KFC and Popeyes are both chains known for their chicken.
They each have some skin in the fried-chicken sandwich race with their own versions.
I tried the spicy and regular sandwiches at each. KFC nailed the crunch, but Popeyes won on flavor.
Customers flocked to Popeyes after it debuted a fried-chicken sandwich in August 2019. Since then, multiple fast-food restaurants have entered into the chicken-sandwich wars, including KFC.
While some fast-food chains offer sandwiches with multiple toppings, both Popeyes and KFC chose to keep things simple with their menu items. They each offer a spicy and a nonspicy version of fried chicken breast between toasted buttery buns and slathered in mayo-based sauces with pickles.

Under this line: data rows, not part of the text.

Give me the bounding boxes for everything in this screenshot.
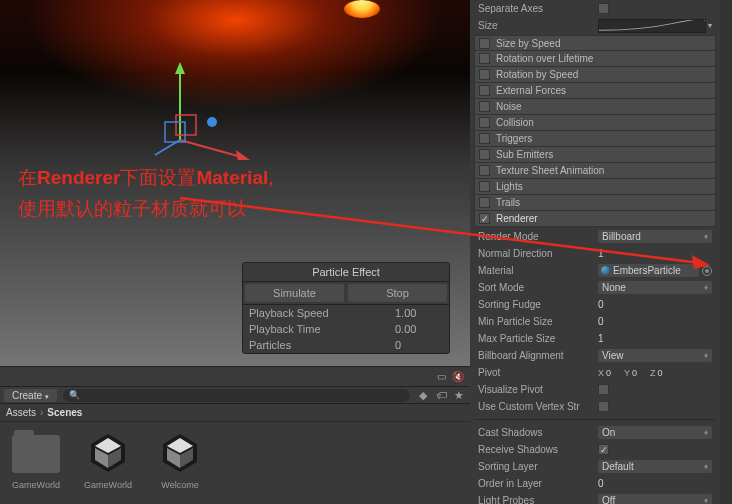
prop-sorting-fudge: Sorting Fudge0 — [470, 296, 720, 313]
playback-time-label: Playback Time — [249, 323, 321, 335]
prop-render-mode: Render ModeBillboard♦ — [470, 228, 720, 245]
svg-marker-1 — [175, 62, 185, 74]
svg-line-2 — [180, 140, 245, 158]
dropdown[interactable]: View♦ — [598, 349, 712, 362]
transform-gizmo[interactable] — [150, 60, 250, 160]
prop-receive-shadows: Receive Shadows✓ — [470, 441, 720, 458]
module-rotation-over-lifetime[interactable]: Rotation over Lifetime — [474, 51, 716, 67]
object-picker-icon[interactable] — [702, 266, 712, 276]
module-sub-emitters[interactable]: Sub Emitters — [474, 147, 716, 163]
svg-rect-6 — [165, 122, 185, 142]
module-lights[interactable]: Lights — [474, 179, 716, 195]
module-checkbox[interactable] — [479, 101, 490, 112]
chevron-down-icon: ♦ — [704, 283, 708, 292]
chevron-down-icon: ♦ — [704, 496, 708, 504]
prop-light-probes: Light ProbesOff♦ — [470, 492, 720, 504]
project-search-input[interactable]: 🔍 — [63, 389, 410, 402]
checkbox[interactable]: ✓ — [598, 444, 609, 455]
checkbox[interactable] — [598, 384, 609, 395]
module-checkbox[interactable] — [479, 133, 490, 144]
prop-visualize-pivot: Visualize Pivot — [470, 381, 720, 398]
module-external-forces[interactable]: External Forces — [474, 83, 716, 99]
chevron-down-icon: ♦ — [704, 462, 708, 471]
dropdown-caret-icon[interactable]: ▾ — [708, 21, 712, 30]
module-noise[interactable]: Noise — [474, 99, 716, 115]
scene-bottom-bar: ▭ 🔇 — [0, 366, 470, 386]
simulate-button[interactable]: Simulate — [245, 284, 344, 302]
particle-effect-panel: Particle Effect Simulate Stop Playback S… — [242, 262, 450, 354]
filter-by-type-icon[interactable]: ◆ — [416, 389, 430, 402]
checkbox[interactable] — [598, 3, 609, 14]
material-field[interactable]: EmbersParticle — [598, 264, 699, 277]
module-checkbox[interactable]: ✓ — [479, 213, 490, 224]
prop-normal-direction: Normal Direction1 — [470, 245, 720, 262]
module-checkbox[interactable] — [479, 69, 490, 80]
chevron-down-icon: ♦ — [704, 351, 708, 360]
prop-pivot: PivotX0Y0Z0 — [470, 364, 720, 381]
module-triggers[interactable]: Triggers — [474, 131, 716, 147]
dropdown[interactable]: None♦ — [598, 281, 712, 294]
module-checkbox[interactable] — [479, 181, 490, 192]
value-field[interactable]: 0 — [598, 299, 604, 310]
module-checkbox[interactable] — [479, 38, 490, 49]
prop-cast-shadows: Cast ShadowsOn♦ — [470, 424, 720, 441]
value-field[interactable]: 0 — [598, 478, 604, 489]
particle-panel-title: Particle Effect — [243, 263, 449, 282]
value-field[interactable]: 0 — [598, 316, 604, 327]
playback-time-value[interactable]: 0.00 — [395, 323, 443, 335]
chevron-down-icon: ♦ — [704, 232, 708, 241]
asset-item[interactable]: Welcome — [148, 430, 212, 490]
playback-speed-value[interactable]: 1.00 — [395, 307, 443, 319]
prop-max-particle-size: Max Particle Size1 — [470, 330, 720, 347]
module-checkbox[interactable] — [479, 149, 490, 160]
breadcrumb[interactable]: Assets›Scenes — [0, 404, 470, 422]
dropdown[interactable]: Billboard♦ — [598, 230, 712, 243]
material-preview-icon — [601, 266, 610, 275]
svg-point-7 — [207, 117, 217, 127]
prop-material: MaterialEmbersParticle — [470, 262, 720, 279]
playback-speed-label: Playback Speed — [249, 307, 329, 319]
asset-item[interactable]: GameWorld — [76, 430, 140, 490]
checkbox[interactable] — [598, 401, 609, 412]
module-trails[interactable]: Trails — [474, 195, 716, 211]
module-checkbox[interactable] — [479, 85, 490, 96]
module-texture-sheet-animation[interactable]: Texture Sheet Animation — [474, 163, 716, 179]
annotation-text: 在Renderer下面设置Material, 使用默认的粒子材质就可以 — [18, 162, 274, 225]
particles-label: Particles — [249, 339, 291, 351]
create-button[interactable]: Create ▾ — [4, 389, 57, 402]
stop-button[interactable]: Stop — [348, 284, 447, 302]
dropdown[interactable]: On♦ — [598, 426, 712, 439]
unity-scene-icon — [85, 430, 131, 478]
module-size-by-speed[interactable]: Size by Speed — [474, 35, 716, 51]
save-search-icon[interactable]: ★ — [452, 389, 466, 402]
prop-min-particle-size: Min Particle Size0 — [470, 313, 720, 330]
value-field[interactable]: 1 — [598, 248, 604, 259]
prop-sorting-layer: Sorting LayerDefault♦ — [470, 458, 720, 475]
filter-by-label-icon[interactable]: 🏷 — [434, 389, 448, 402]
module-rotation-by-speed[interactable]: Rotation by Speed — [474, 67, 716, 83]
asset-item[interactable]: GameWorld — [4, 430, 68, 490]
module-checkbox[interactable] — [479, 165, 490, 176]
module-checkbox[interactable] — [479, 197, 490, 208]
inspector-panel: Separate AxesSize▾ Size by SpeedRotation… — [470, 0, 732, 504]
gizmo-toggle-icon[interactable]: ▭ — [437, 371, 446, 382]
svg-marker-3 — [236, 150, 250, 160]
sun-core — [344, 0, 380, 18]
prop-use-custom-vertex-str: Use Custom Vertex Str — [470, 398, 720, 415]
curve-field[interactable] — [598, 19, 706, 33]
audio-toggle-icon[interactable]: 🔇 — [452, 371, 464, 382]
module-checkbox[interactable] — [479, 53, 490, 64]
module-checkbox[interactable] — [479, 117, 490, 128]
scene-view[interactable]: 在Renderer下面设置Material, 使用默认的粒子材质就可以 Part… — [0, 0, 470, 366]
chevron-down-icon: ♦ — [704, 428, 708, 437]
module-collision[interactable]: Collision — [474, 115, 716, 131]
dropdown[interactable]: Default♦ — [598, 460, 712, 473]
value-field[interactable]: 1 — [598, 333, 604, 344]
module-renderer[interactable]: ✓Renderer — [474, 211, 716, 227]
dropdown[interactable]: Off♦ — [598, 494, 712, 504]
pivot-fields[interactable]: X0Y0Z0 — [598, 368, 712, 378]
asset-label: GameWorld — [76, 480, 140, 490]
search-icon: 🔍 — [69, 390, 80, 400]
folder-icon — [12, 435, 60, 473]
prop-sort-mode: Sort ModeNone♦ — [470, 279, 720, 296]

Both KFC and Popeyes are brands built around chicken, so my expectations for each before tasting them were relatively high — at least they were higher than my expectations for Wendy's, Burger King's, and McDonald's sandwiches.
I started by comparing the regular fried-chicken sandwiches, both of which cost $4.
Both of these sandwiches were extremely simple and built using the same four elements, which made them easy to compare.
The buns were equally sweet and soft, and the creamy mayo complemented both flavor profiles well. Both fillets also had a flavorful sweetness to them that I appreciated.
While I was able to detect a bit of additional flavor in the KFC mayo, it was a negligible difference.
The pickles were where these two sandwiches really differed in flavor. Popeyes used slightly thicker chips than KFC, and the tangy, acidic, briny goodness offered a welcome break from the richness of the mayo, butter, and grease.
The pickles KFC used lacked that same flavor. They were simply salty and acidic, and I almost wish they were left off the sandwich. Adding more acidity to the sauce could have made up for the absence of pickles.
Then I moved on to the spicy versions, which were practically the regular sandwiches but with a boost of color and flavor from peppery sauces.
Neither sandwich seemed to have heat built into the fried fillet. Instead, all the heat came from the sauce.
Popeyes' sauce had a sweet-red-pepper-flavored heat that evenly coated my whole mouth from tongue to throat. I thought it was flavorful in a way that went beyond spice. The pickles paired really well with this sauce, in my opinion, and worked to balance out the numbing sting of hot peppers.
KFC's sandwich also had a sauce that looked to be made from red pepper, but I didn't think it was as sweet or well-rounded in flavor. The sauce was packing a ton of heat, though. Even just a tiny taste scooped up with the back of my pinky finger left my mouth with that familiar tingly feeling. So if you like that sensation, this one is worth a try.
Sadly, KFC's pickles didn't do this sandwich any favors, either.
In general, Popeyes' sandwiches were superior when it came to their flavor profiles. So if you want to go big on taste, go with Popeyes.
While the exterior of the Popeyes sandwiches gave off the impression that they'd be crunchy, I found both disappointingly soggy. The breading was squishy when I examined it between my fingers and left behind a greasy residue.
There were some bites that turned out to be crispy, but those were few and far between.
In terms of the white meat, Popeyes' was juicier than its competition, which earned this chain some points back.
If you value structure and crunchiness over flavor, then you'll want to order KFC's version.
KFC delivered on its visual promise of crunchy goodness. Each bite was audible as I chomped down on the sandwich.
The coating tasted mostly like black pepper, with just enough saltiness to not be overwhelming. But there were some bites that tasted like excess salt, which mostly happened when I got near a pickle. The flavor inconsistencies were a bit of a downfall for KFC, in my opinion.
Overall, I was impressed by the longevity of this sandwich. I tried it both fresh and after about an hour. The breading was still just as crunchy, and the bun was just as soft without becoming soggy.